Chalon sur Saône

MUNICIPALES 2026 - CHALON EN COMMUN s'élance dans une dynamique de rentrée

MUNICIPALES 2026 - CHALON EN COMMUN s'élance dans une dynamique de rentrée

L'objectif des municipales de mars prochain est fixé. Une partie des soutiens de Chalon En Commun était réunie devant l'Espace des Arts pour ce premier acte dans la droite ligne de l'Appel des 71.

C'est une liste citoyenne, écologiste, progressiste qui s'est dévoilée ce lundi soir pour ce premier acte publique, en attendant un grand nombre dans les mois à venir. "Ce n'est pas une affaire de partis mais une affaire de projets pour Chalon sur Saône" ont lancé en choeur les premiers piliers de cette dynamique, "entendant mobiliser tous les Chalonnais souhaitant faire bouger les choses."

"C'est un appel collectif de transformation, porteur d'avenirs" a insisté Clément Mugnier (PS), avec "au coeur de notre projet, la justice sociale, mère de toutes les valeurs". 

5 commissions thématiques et des ateliers constitutifs au futur programme municipal

Pas question de mettre la charrue avant les boeufs dans ce projet animant Chalon en Commun.
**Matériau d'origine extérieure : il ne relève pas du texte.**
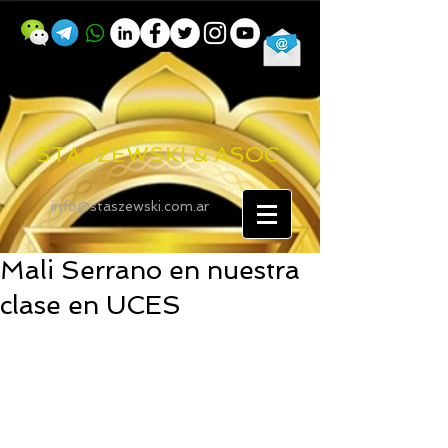
STASZEWSKI & ASOC
info@staszewski.com.ar
Mali Serrano en nuestra
clase en UCES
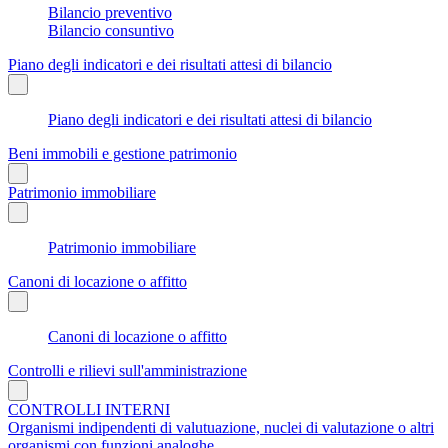
Bilancio preventivo
Bilancio consuntivo
Piano degli indicatori e dei risultati attesi di bilancio
Piano degli indicatori e dei risultati attesi di bilancio
Beni immobili e gestione patrimonio
Patrimonio immobiliare
Patrimonio immobiliare
Canoni di locazione o affitto
Canoni di locazione o affitto
Controlli e rilievi sull'amministrazione
CONTROLLI INTERNI
Organismi indipendenti di valutuazione, nuclei di valutazione o altri
organismi con funzioni analoghe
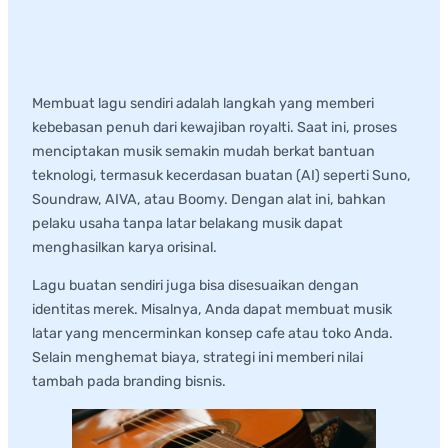
2. Menciptakan Lagu Sendiri
Membuat lagu sendiri adalah langkah yang memberi
kebebasan penuh dari kewajiban royalti. Saat ini, proses
menciptakan musik semakin mudah berkat bantuan
teknologi, termasuk kecerdasan buatan (AI) seperti Suno,
Soundraw, AIVA, atau Boomy. Dengan alat ini, bahkan
pelaku usaha tanpa latar belakang musik dapat
menghasilkan karya orisinal.
Lagu buatan sendiri juga bisa disesuaikan dengan
identitas merek. Misalnya, Anda dapat membuat musik
latar yang mencerminkan konsep cafe atau toko Anda.
Selain menghemat biaya, strategi ini memberi nilai
tambah pada branding bisnis.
Si aucune tête de liste ne sort du lot, l'idée est bien de mettre d'abord et avant toute chose "un projet pour Chalon sur Saône et les Chalonnais" loin "de ce pouvoir politique chalonnais qui oublie les habitants. Il est de notre devoir de nous recentrer sur notre intelligence collective, le reflet de la diversité des Chalonnais". Chalon En Commun va lancer tout prochainement une plateforme permettant de recueillir les doléances chalonnaises, autour de 5 thèmes centraux - Mieux vivre / Mieux habiter / Mieux grandir  et mieux vieillir / Mieux travailler / Mieux écouter, décider et mieux respecter.
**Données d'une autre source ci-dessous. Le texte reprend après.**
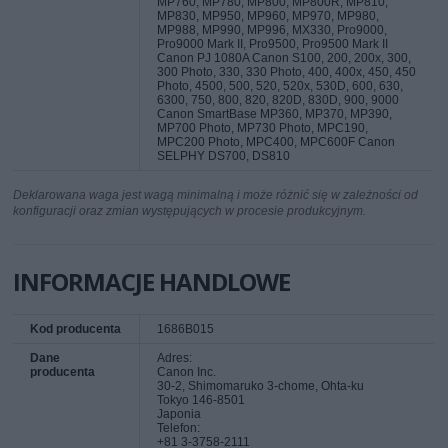
MP760, MP780, MP800, MP800R, MP810,
MP830, MP950, MP960, MP970, MP980,
MP988, MP990, MP996, MX330, Pro9000,
Pro9000 Mark II, Pro9500, Pro9500 Mark II
Canon PJ 1080A Canon S100, 200, 200x, 300,
300 Photo, 330, 330 Photo, 400, 400x, 450, 450
Photo, 4500, 500, 520, 520x, 530D, 600, 630,
6300, 750, 800, 820, 820D, 830D, 900, 9000
Canon SmartBase MP360, MP370, MP390,
MP700 Photo, MP730 Photo, MPC190,
MPC200 Photo, MPC400, MPC600F Canon
SELPHY DS700, DS810
Deklarowana waga jest wagą minimalną i może różnić się w zależności od
konfiguracji oraz zmian występujących w procesie produkcyjnym.
INFORMACJE HANDLOWE
Kod producenta
1686B015
Dane
Adres:
producenta
Canon Inc.
30-2, Shimomaruko 3-chome, Ohta-ku
Tokyo 146-8501
Japonia
Telefon:
+81 3-3758-2111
"Chalon étouffe, Chalon s'essoufle, Chalon a besoin d'énergie face à ce climat pesant"

Unanimement, Amandine Ligerot, Clément Mugnier, Estelle Potherat, Jean-Michel de Almeida  et Alain Rousselot-Paillet, ont pointé l'attitude de Gilles Platret au cours des dernières années. "Nous aimons cette ville, et nous avons honte de ce qu'elle est devenue avec les polémiques à répétition portées par le maire". "La force d'une ville se mesure dans ses capacités collectives" insiste Jean-Michel de Almeida (PCF) appellant chacun à se saisir de l'opportunité des municipales pour s'imprégner de sa condition de citoyen, "tisser des liens, respecter chacun, ne léser personne, et agir toujours dans le sens de l'intérêt général". 

"Une ville qui rassemble et protège ses habitants, sur les questions de sécurité, de tranquilité, de mobilité"

Alain Rousselot-Pailley, conseiller municipal d'opposition, est allé plus loin dans les attaques vis à vis de l'équipe sortante, qualifiant Gilles Platret de "gestion autoritaire sans aucune vision d'avenir pour Chalon sur Saône. Son bilan est sans appel. Il ment aux Chalonnais sur la situation financière de la ville, avec 85 millions d'euros de dette contre les 74 millions en 2014, vous savez à ce moment là où la ville allait être sous tutelle. La capacité de désendettement de la ville est passée à 17 ans, c'est un record absolu" a-t-il lancé. 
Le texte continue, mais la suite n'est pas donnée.